What the pandemic did was pull back the curtain on school attendance as a social norm (“Empty classroom seats reveal ‘long shadow’ of Covid chaos on children”, Comment) as children and their parents saw that they might do better away from the chronically underfunded chaos of the school system.

A rotating cast of supply teachers setting pointless busy-work as they filled staffing gaps after lockdown were helpless in the face of destabilised children who now understood that all rules were arbitrary and might be dropped at any moment.

Is it any wonder that many children and parents might have decided that a better education could be found at home? Pupils will only return to schools when there is something worth returning for, and that requires adequate funding.
Dr Mark Wilsher
Norwich

Surveillance stifles critics

Straight out of the 1984 playbook, it is no surprise that the Conservative government wants to stifle criticism of the dog’s dinner they have created of individual academies, free schools and grammar schools now largely in the hands of a quirky mix of religious interests, private companies, wealthy individuals, opportunists and charities each promoting their own notion of what a school should be (“Now DfE is even keeping tabs on teaching assistants”, News).

Monitoring and creating dossiers on professional educators and banning them from speaking and attending professional conferences and training events by withdrawing funding is evidence of the desperation of the DfE to cover up the disaster that is 13 years of Conservative education policy.
Dr Robin C Richmond
Bromyard, Herefordshire

Burton’s guilt over brother

Regarding Anthony Quinn’s charge of fratricide against Richard Burton; the two were on a bender together when something awful happened (“The secrets of their excess”, New Review).
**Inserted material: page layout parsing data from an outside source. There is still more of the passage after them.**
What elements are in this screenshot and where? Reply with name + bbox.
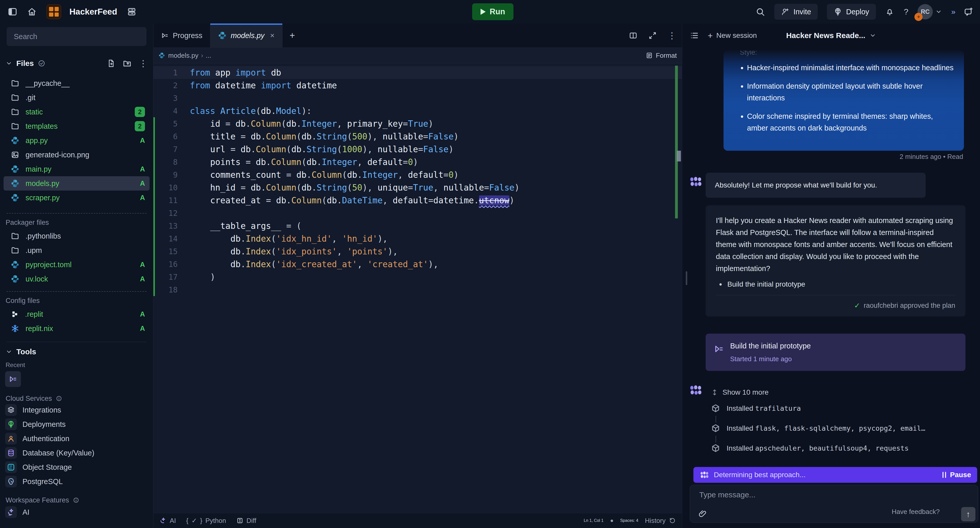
tab-models-py[interactable]: models.py × (210, 24, 283, 48)
code-line[interactable]: 9 comments_count = db.Column(db.Integer,… (153, 168, 682, 181)
file-row[interactable]: .replitA (3, 307, 150, 321)
code-line[interactable]: 12 (153, 207, 682, 219)
sidebar-item-database-key-value-[interactable]: Database (Key/Value) (0, 446, 153, 460)
code-line[interactable]: 10 hn_id = db.Column(db.String(50), uniq… (153, 181, 682, 194)
sidebar-item-ai[interactable]: AI (0, 505, 153, 519)
code-line[interactable]: 2from datetime import datetime (153, 79, 682, 92)
pause-button[interactable]: Pause (942, 471, 971, 479)
code-line[interactable]: 6 title = db.Column(db.String(500), null… (153, 130, 682, 143)
deploy-button[interactable]: Deploy (827, 4, 876, 20)
account-menu[interactable]: RC ✦ (918, 4, 942, 19)
file-name: generated-icon.png (25, 151, 89, 159)
expand-icon[interactable] (648, 31, 657, 40)
sidebar-search[interactable] (6, 27, 146, 46)
info-icon[interactable] (56, 395, 62, 402)
sidebar-item-postgresql[interactable]: PostgreSQL (0, 474, 153, 489)
file-row[interactable]: replit.nixA (3, 321, 150, 336)
new-tab-button[interactable]: + (283, 24, 302, 48)
run-button[interactable]: Run (472, 3, 514, 20)
session-title-dropdown[interactable]: Hacker News Reade... (786, 31, 876, 40)
format-button[interactable]: Format (646, 52, 677, 59)
code-line[interactable]: 18 (153, 283, 682, 296)
sidebar-item-authentication[interactable]: Authentication (0, 431, 153, 446)
project-title[interactable]: HackerFeed (69, 7, 117, 17)
sidebar-item-deployments[interactable]: Deployments (0, 417, 153, 431)
code-line[interactable]: 17 ) (153, 271, 682, 283)
file-row[interactable]: static2 (3, 105, 150, 119)
project-icon[interactable] (46, 4, 61, 19)
editor-menu-icon[interactable]: ⋮ (668, 31, 676, 40)
indentation-setting[interactable]: Spaces: 4 (620, 518, 638, 523)
new-file-icon[interactable] (107, 59, 115, 68)
home-icon[interactable] (27, 7, 37, 17)
file-row[interactable]: templates2 (3, 119, 150, 133)
file-row[interactable]: .git (3, 91, 150, 105)
file-row[interactable]: .upm (3, 243, 150, 257)
git-added-gutter (153, 117, 155, 296)
code-line[interactable]: 4class Article(db.Model): (153, 104, 682, 117)
split-editor-icon[interactable] (629, 31, 638, 40)
send-button[interactable]: ↑ (961, 507, 975, 522)
status-diff[interactable]: Diff (236, 517, 256, 525)
sidebar-toggle-icon[interactable] (8, 7, 18, 17)
agent-scrollbar-thumb[interactable] (686, 271, 687, 285)
file-row[interactable]: models.pyA (3, 176, 150, 191)
history-button[interactable]: History (645, 517, 676, 525)
files-header[interactable]: Files ⋮ (0, 56, 153, 70)
code-line[interactable]: 13 __table_args__ = ( (153, 219, 682, 232)
python-icon (159, 52, 165, 59)
file-row[interactable]: generated-icon.png (3, 148, 150, 162)
code-line[interactable]: 7 url = db.Column(db.String(1000), nulla… (153, 143, 682, 156)
collapse-panel-icon[interactable]: » (951, 7, 955, 16)
file-row[interactable]: main.pyA (3, 162, 150, 176)
file-row[interactable]: pyproject.tomlA (3, 257, 150, 272)
code-editor[interactable]: 1from app import db2from datetime import… (153, 63, 682, 511)
file-row[interactable]: app.pyA (3, 133, 150, 148)
code-line[interactable]: 8 points = db.Column(db.Integer, default… (153, 156, 682, 168)
code-line[interactable]: 16 db.Index('idx_created_at', 'created_a… (153, 258, 682, 271)
status-language[interactable]: {✓} Python (186, 517, 226, 525)
help-icon[interactable]: ? (904, 7, 908, 17)
code-line[interactable]: 14 db.Index('idx_hn_id', 'hn_id'), (153, 232, 682, 245)
message-meta[interactable]: 2 minutes ago • Read (900, 153, 963, 161)
code-line[interactable]: 15 db.Index('idx_points', 'points'), (153, 245, 682, 258)
new-folder-icon[interactable] (123, 59, 132, 68)
notifications-bell-icon[interactable] (885, 7, 895, 17)
new-chat-icon[interactable] (964, 7, 974, 17)
invite-button[interactable]: Invite (774, 4, 818, 20)
new-session-button[interactable]: + New session (708, 31, 757, 41)
sidebar-item-object-storage[interactable]: 1001Object Storage (0, 460, 153, 474)
file-row[interactable]: scraper.pyA (3, 191, 150, 205)
attach-file-icon[interactable] (698, 509, 708, 518)
file-row[interactable]: .pythonlibs (3, 229, 150, 243)
tools-label: Tools (16, 348, 36, 356)
close-tab-icon[interactable]: × (270, 31, 275, 40)
editor-scrollbar-thumb[interactable] (677, 151, 681, 161)
tab-progress[interactable]: Progress (153, 24, 210, 48)
session-list-icon[interactable] (690, 31, 699, 40)
repl-resources-icon[interactable] (127, 7, 137, 17)
code-line[interactable]: 5 id = db.Column(db.Integer, primary_key… (153, 117, 682, 130)
sidebar-item-integrations[interactable]: Integrations (0, 403, 153, 417)
file-row[interactable]: __pycache__ (3, 76, 150, 91)
file-row[interactable]: uv.lockA (3, 272, 150, 286)
search-icon[interactable] (756, 7, 765, 17)
feedback-link[interactable]: Have feedback? (892, 508, 940, 516)
tools-header[interactable]: Tools (0, 346, 153, 358)
breadcrumb-more[interactable]: ... (206, 52, 211, 59)
storage-icon: 1001 (5, 461, 17, 473)
search-input[interactable] (13, 32, 137, 41)
message-input[interactable] (699, 490, 894, 499)
code-line[interactable]: 11 created_at = db.Column(db.DateTime, d… (153, 194, 682, 207)
breadcrumb-file[interactable]: models.py (168, 52, 199, 59)
code-line[interactable]: 3 (153, 92, 682, 104)
recent-console-tool[interactable] (5, 371, 21, 387)
status-ai[interactable]: AI (159, 517, 176, 525)
info-icon[interactable] (73, 497, 80, 504)
files-label: Files (16, 59, 34, 68)
files-menu-icon[interactable]: ⋮ (139, 59, 148, 68)
code-line[interactable]: 1from app import db (153, 66, 682, 79)
show-more-button[interactable]: Show 10 more (711, 388, 769, 396)
task-card[interactable]: Build the initial prototype Started 1 mi… (706, 333, 966, 371)
cursor-position[interactable]: Ln 1, Col 1 (584, 518, 603, 523)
That Burton felt it to be fratricide should not be discounted: the men came from a mining background; to have caused terrible injury to a brother – a brother literally or figuratively, a workmate was also a brother – was to have broken the most basic code by which people survived; Burton probably never came to terms with it.
Eoin Dillon
Dublin

Nothing like a good lunch

I thought I was going to write in disapprovingly when I saw Jay Rayner’s article (“Call that lunch”, Focus, last week) about it being his least favourite meal, but even he comes round by the end.

As a former eating-lunch-at-my-desk worker, I can confirm there is now nothing better than a long lunch, a glass of wine and the inevitable mid-afternoon snooze. It makes missing a proper lunch all those working years so worthwhile.
Bob Dawson
Greenmount, Bury, Lancashire

Anyone for croquet?

I am increasingly puzzled by the new sports that are added to the Olympics (“The world’s view on extra sports added to the Olympics”, Comment). Some of them seem quite esoteric.

Why sports such as tennis or football, whose players earn thousands of pounds a week, are in an international event founded on an amateur ethos beats me. Why isn’t croquet considered? It is one of the few sports played worldwide on a purely amateur basis in which men and women, old and young, the athletic and the not so fit, compete on a level playing field.